2. We have appointed Prighter as our GDPR (article 27) data protection representative in the European Union and your point of contact. Prighter gives you an easy way to exercise your privacy-related rights (e.g. requests to access or erase personal data). If you want to contact us via our representative, Prighter or make use of your data subject rights, please visit the following website. https://prighter.com/cc/arbox-gdpr-rep
3. DPO: Arbox has appointed privacy veteran Avishai Ostrin as our Data Protection Officer, for monitoring and advising on Arbox.com’s ongoing privacy compliance and serving as a point of contact on privacy matters for data subjects and supervisory authorities. Our DPO may be reached at dpo@arboxapp.com.
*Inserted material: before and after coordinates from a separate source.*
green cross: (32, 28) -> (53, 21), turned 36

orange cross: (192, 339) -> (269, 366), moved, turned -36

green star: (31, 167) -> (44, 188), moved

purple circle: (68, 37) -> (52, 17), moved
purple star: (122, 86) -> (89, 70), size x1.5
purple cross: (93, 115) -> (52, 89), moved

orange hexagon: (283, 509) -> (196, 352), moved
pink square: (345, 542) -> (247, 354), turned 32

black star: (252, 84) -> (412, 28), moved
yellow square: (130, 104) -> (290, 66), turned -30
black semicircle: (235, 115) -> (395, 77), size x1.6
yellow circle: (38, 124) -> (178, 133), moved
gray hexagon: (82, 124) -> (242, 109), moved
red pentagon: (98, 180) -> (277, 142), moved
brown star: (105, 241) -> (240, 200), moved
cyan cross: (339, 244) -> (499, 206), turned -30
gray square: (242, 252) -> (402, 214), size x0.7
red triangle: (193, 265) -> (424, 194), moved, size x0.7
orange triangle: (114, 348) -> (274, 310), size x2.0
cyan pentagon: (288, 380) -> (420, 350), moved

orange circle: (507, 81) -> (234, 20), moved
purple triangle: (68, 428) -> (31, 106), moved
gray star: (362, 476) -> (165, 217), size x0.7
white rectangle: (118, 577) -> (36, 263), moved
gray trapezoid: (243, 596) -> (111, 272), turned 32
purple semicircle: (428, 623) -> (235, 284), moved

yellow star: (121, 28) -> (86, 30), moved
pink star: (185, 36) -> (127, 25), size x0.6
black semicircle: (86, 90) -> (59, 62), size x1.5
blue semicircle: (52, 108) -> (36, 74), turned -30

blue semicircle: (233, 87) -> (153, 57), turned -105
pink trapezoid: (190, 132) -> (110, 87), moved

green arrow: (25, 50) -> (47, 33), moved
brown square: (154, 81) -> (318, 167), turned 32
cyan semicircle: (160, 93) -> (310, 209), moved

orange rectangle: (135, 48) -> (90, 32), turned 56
4. We reserve the right to change this Privacy Policy from time to time. We will notify you about significant changes in the way we treat personal information by sending a notice to the primary email address specified in your account or by placing a prominent notice on our site, and by updating any privacy information on this page. Your continued use of the Services after such modifications will constitute your acknowledgment of the modified Privacy Policy. It is your obligation to ensure that you read, understand and freely agree to the latest version of the Privacy Policy.